▶ TASK PROMPT
Could you copy every line of the data that contains "close"?

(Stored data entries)

☆ ☆ ☆ ☆

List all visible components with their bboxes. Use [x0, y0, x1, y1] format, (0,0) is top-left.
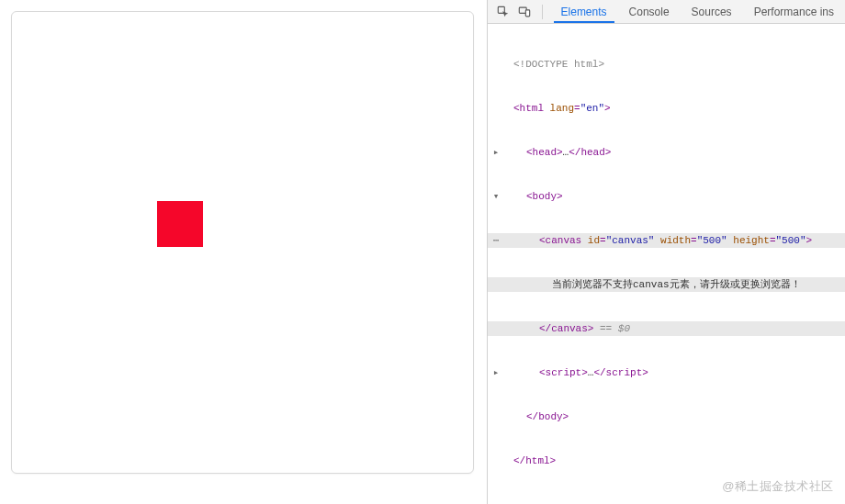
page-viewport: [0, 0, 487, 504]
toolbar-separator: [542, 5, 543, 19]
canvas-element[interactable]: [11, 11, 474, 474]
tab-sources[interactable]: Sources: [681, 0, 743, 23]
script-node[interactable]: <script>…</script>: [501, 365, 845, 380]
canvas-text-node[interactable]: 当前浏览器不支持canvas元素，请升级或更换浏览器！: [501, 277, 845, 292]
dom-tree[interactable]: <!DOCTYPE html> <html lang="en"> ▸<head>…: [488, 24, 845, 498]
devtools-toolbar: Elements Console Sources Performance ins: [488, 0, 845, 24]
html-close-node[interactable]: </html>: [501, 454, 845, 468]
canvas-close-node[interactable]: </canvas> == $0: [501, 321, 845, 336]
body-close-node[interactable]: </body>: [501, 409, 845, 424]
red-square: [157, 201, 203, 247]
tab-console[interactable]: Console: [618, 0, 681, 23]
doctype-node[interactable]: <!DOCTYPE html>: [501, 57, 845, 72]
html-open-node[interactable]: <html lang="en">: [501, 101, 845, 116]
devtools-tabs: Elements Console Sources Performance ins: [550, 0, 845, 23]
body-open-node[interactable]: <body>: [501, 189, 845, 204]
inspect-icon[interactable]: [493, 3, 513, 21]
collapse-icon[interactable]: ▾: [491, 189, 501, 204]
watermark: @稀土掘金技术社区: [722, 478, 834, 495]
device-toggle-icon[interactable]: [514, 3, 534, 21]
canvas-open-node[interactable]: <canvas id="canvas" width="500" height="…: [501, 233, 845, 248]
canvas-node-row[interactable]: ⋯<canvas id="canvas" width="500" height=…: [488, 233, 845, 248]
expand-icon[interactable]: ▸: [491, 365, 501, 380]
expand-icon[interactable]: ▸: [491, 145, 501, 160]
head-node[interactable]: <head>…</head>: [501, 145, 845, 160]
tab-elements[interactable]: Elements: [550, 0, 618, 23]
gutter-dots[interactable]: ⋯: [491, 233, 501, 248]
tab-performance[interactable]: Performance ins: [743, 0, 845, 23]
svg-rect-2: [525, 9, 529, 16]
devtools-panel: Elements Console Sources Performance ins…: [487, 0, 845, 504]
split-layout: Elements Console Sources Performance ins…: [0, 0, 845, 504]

☆ ☆ ☆ ☆

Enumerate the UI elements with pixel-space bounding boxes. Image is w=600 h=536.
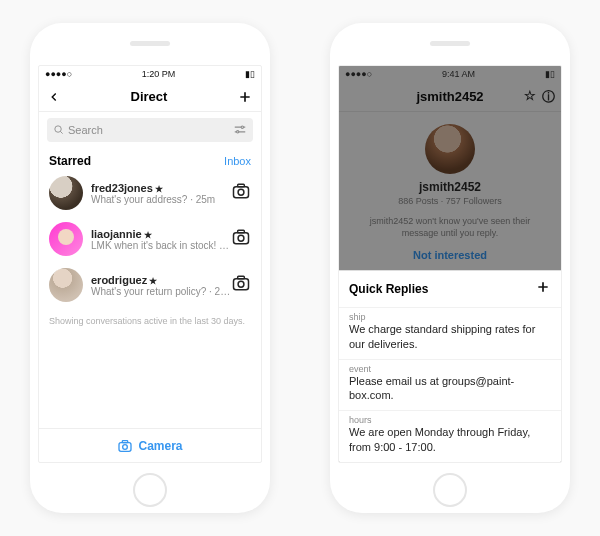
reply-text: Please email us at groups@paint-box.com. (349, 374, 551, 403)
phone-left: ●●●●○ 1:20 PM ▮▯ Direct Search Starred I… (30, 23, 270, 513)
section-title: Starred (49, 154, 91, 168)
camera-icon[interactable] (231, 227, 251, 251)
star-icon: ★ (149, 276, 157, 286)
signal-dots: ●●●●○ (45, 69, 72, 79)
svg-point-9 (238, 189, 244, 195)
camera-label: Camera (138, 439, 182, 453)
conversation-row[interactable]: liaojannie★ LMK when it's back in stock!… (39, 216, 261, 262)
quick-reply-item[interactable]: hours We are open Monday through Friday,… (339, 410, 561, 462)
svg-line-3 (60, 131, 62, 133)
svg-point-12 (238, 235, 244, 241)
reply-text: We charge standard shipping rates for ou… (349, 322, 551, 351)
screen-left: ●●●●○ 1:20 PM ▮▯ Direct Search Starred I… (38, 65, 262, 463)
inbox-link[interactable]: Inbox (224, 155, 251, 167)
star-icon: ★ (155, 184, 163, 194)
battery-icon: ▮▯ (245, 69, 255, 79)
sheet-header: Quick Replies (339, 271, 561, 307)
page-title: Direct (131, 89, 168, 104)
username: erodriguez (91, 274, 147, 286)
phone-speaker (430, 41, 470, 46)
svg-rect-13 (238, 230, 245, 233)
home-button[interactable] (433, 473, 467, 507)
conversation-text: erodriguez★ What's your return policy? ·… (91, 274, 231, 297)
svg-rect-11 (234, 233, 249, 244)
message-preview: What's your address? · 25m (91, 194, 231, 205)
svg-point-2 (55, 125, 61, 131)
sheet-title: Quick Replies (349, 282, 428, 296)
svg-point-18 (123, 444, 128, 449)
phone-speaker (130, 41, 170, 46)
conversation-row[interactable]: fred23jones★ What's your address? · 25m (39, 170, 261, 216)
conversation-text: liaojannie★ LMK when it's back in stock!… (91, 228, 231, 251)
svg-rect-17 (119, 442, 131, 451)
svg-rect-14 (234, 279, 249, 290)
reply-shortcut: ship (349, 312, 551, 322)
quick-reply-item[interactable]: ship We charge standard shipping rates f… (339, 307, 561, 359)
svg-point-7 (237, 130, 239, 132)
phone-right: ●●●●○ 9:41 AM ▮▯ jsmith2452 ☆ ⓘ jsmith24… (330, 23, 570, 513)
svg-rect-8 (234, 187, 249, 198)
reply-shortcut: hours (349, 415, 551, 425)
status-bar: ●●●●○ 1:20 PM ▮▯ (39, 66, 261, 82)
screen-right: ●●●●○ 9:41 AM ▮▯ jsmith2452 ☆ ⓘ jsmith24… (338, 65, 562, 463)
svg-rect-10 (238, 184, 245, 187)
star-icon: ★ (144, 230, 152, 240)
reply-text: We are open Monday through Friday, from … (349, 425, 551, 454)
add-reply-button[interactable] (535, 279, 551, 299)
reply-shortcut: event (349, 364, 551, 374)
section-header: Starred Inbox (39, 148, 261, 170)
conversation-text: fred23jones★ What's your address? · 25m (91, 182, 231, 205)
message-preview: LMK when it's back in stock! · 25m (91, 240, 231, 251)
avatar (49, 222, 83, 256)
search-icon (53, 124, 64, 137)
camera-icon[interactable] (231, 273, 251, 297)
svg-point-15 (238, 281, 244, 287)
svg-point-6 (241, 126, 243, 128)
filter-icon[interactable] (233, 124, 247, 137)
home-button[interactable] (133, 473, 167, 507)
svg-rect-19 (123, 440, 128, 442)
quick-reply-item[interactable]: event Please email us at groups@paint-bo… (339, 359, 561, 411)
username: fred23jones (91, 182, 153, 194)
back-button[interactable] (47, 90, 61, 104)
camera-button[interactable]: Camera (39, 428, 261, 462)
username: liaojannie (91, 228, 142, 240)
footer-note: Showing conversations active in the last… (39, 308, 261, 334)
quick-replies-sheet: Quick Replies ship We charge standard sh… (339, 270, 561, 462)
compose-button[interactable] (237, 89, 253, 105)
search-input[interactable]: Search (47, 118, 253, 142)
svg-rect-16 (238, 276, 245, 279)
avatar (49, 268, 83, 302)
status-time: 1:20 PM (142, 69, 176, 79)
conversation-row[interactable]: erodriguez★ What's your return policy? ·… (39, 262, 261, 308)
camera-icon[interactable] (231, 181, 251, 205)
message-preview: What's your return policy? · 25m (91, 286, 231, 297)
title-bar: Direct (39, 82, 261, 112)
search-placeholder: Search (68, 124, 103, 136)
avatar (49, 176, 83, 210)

☆ ☆ ☆ ☆

▶ WRITTEN ANSWER
html-close-node[interactable]: </html>: [501, 454, 845, 468]
canvas-close-node[interactable]: </canvas> == $0: [501, 321, 845, 336]
body-close-node[interactable]: </body>: [501, 409, 845, 424]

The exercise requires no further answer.